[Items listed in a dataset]

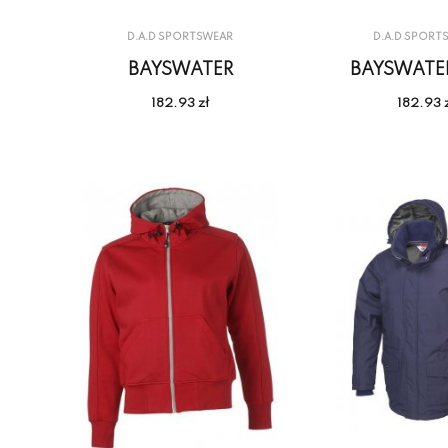
D.A.D SPORTSWEAR
D.A.D SPORT
BAYSWATER
BAYSWATER
182.93 zł
182.93 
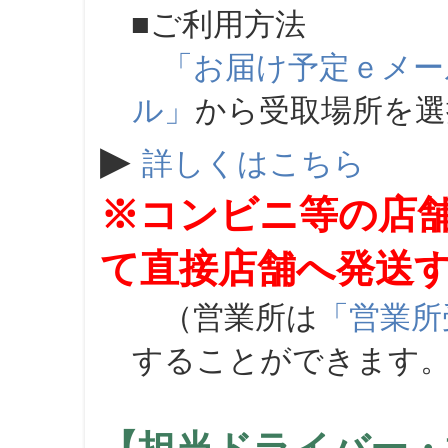
■ご利用方法
「お届け予定ｅメー
ル」
から受取場所を
▶
詳しくはこちら
※コンビニ等の店
て直接店舗へ発送
（営業所は
「営業所
することができます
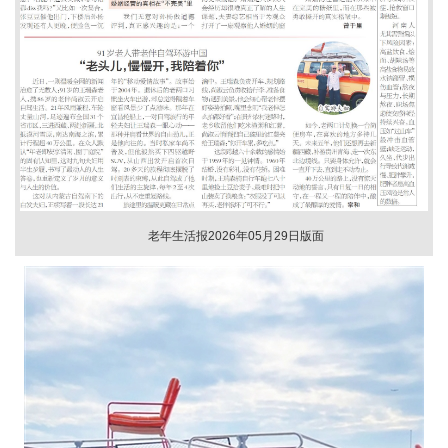
老年生活报2026年05月29日版面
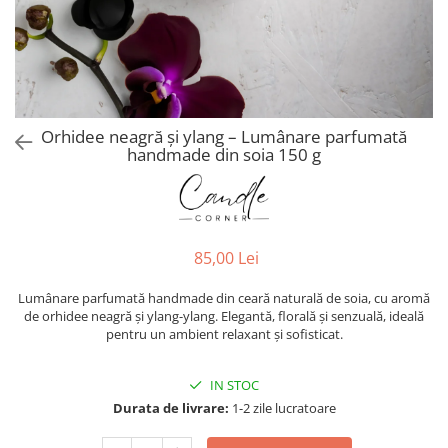
Orhidee neagră și ylang – Lumânare parfumată
handmade din soia 150 g
85,00 Lei
Lumânare parfumată handmade din ceară naturală de soia, cu aromă
de orhidee neagră și ylang-ylang. Elegantă, florală și senzuală, ideală
pentru un ambient relaxant și sofisticat.
IN STOC
Durata de livrare:
1-2 zile lucratoare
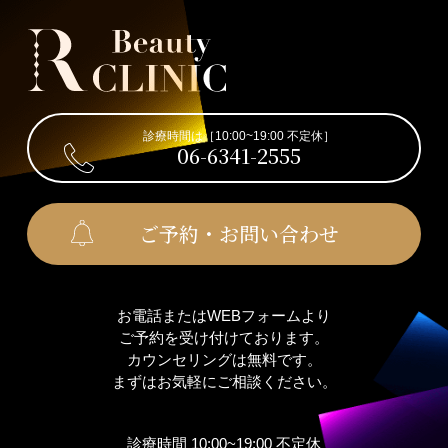
診療時間は［10:00~19:00 不定休］
06-6341-2555
ご予約・お問い合わせ
お電話またはWEBフォームより
ご予約を受け付けております。
カウンセリングは無料です。
まずはお気軽にご相談ください。
診療時間 10:00~19:00 不定休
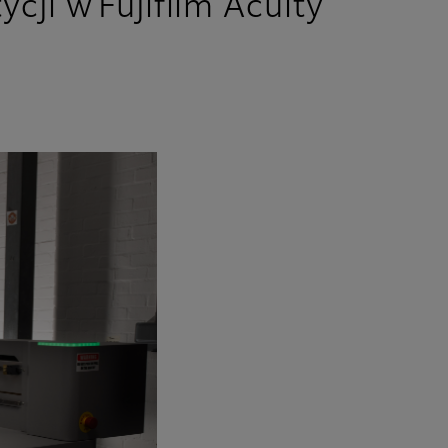
cji w Fujifilm Acuity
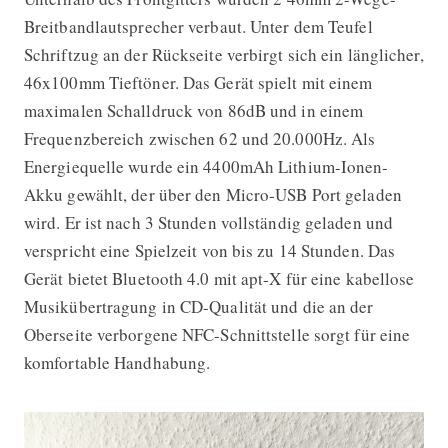
Breitbandlautsprecher verbaut. Unter dem Teufel
Schriftzug an der Rückseite verbirgt sich ein länglicher,
46x100mm Tieftöner. Das Gerät spielt mit einem
maximalen Schalldruck von 86dB und in einem
Frequenzbereich zwischen 62 und 20.000Hz. Als
Energiequelle wurde ein 4400mAh Lithium-Ionen-
Akku gewählt, der über den Micro-USB Port geladen
wird. Er ist nach 3 Stunden vollständig geladen und
verspricht eine Spielzeit von bis zu 14 Stunden. Das
Gerät bietet Bluetooth 4.0 mit apt-X für eine kabellose
Musikübertragung in CD-Qualität und die an der
Oberseite verborgene NFC-Schnittstelle sorgt für eine
komfortable Handhabung.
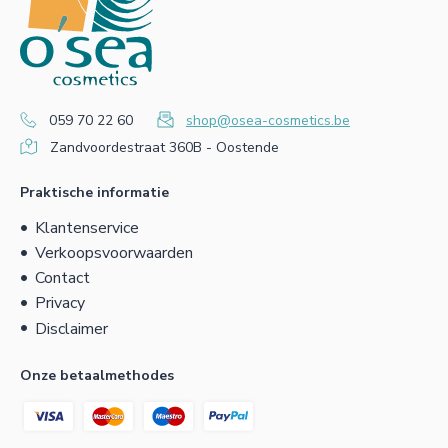
059 70 22 60
shop@osea-cosmetics.be
Zandvoordestraat 360B - Oostende
Praktische informatie
Klantenservice
Verkoopsvoorwaarden
Contact
Privacy
Disclaimer
Onze betaalmethodes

**The task**
Your task is an exact printout of the records above, with no pictures.

**Task solution**
D.A.D SPORTSWEAR
D.A.D SPORT
BAYSWATER
BAYSWATER
182.93 zł
182.93 
■ご利用方法
「お届け予定ｅメー
ル」
から受取場所を
▶
詳しくはこちら
※コンビニ等の店
て直接店舗へ発送
（営業所は
「営業所
することができます
老年生活报2026年05月29日版面
Orhidee neagră și ylang – Lumânare parfumată
handmade din soia 150 g
85,00 Lei
Lumânare parfumată handmade din ceară naturală de soia, cu aromă
de orhidee neagră și ylang-ylang. Elegantă, florală și senzuală, ideală
pentru un ambient relaxant și sofisticat.
IN STOC
Durata de livrare:
1-2 zile lucratoare
診療時間は［10:00~19:00 不定休］
06-6341-2555
ご予約・お問い合わせ
お電話またはWEBフォームより
ご予約を受け付けております。
カウンセリングは無料です。
まずはお気軽にご相談ください。
診療時間 10:00~19:00 不定休
cji w Fujifilm Acuity
Breitbandlautsprecher verbaut. Unter dem Teufel
Schriftzug an der Rückseite verbirgt sich ein länglicher,
46x100mm Tieftöner. Das Gerät spielt mit einem
maximalen Schalldruck von 86dB und in einem
Frequenzbereich zwischen 62 und 20.000Hz. Als
Energiequelle wurde ein 4400mAh Lithium-Ionen-
Akku gewählt, der über den Micro-USB Port geladen
wird. Er ist nach 3 Stunden vollständig geladen und
verspricht eine Spielzeit von bis zu 14 Stunden. Das
Gerät bietet Bluetooth 4.0 mit apt-X für eine kabellose
Musikübertragung in CD-Qualität und die an der
Oberseite verborgene NFC-Schnittstelle sorgt für eine
komfortable Handhabung.
059 70 22 60
shop@osea-cosmetics.be
Zandvoordestraat 360B - Oostende
Praktische informatie
Klantenservice
Verkoopsvoorwaarden
Contact
Privacy
Disclaimer
Onze betaalmethodes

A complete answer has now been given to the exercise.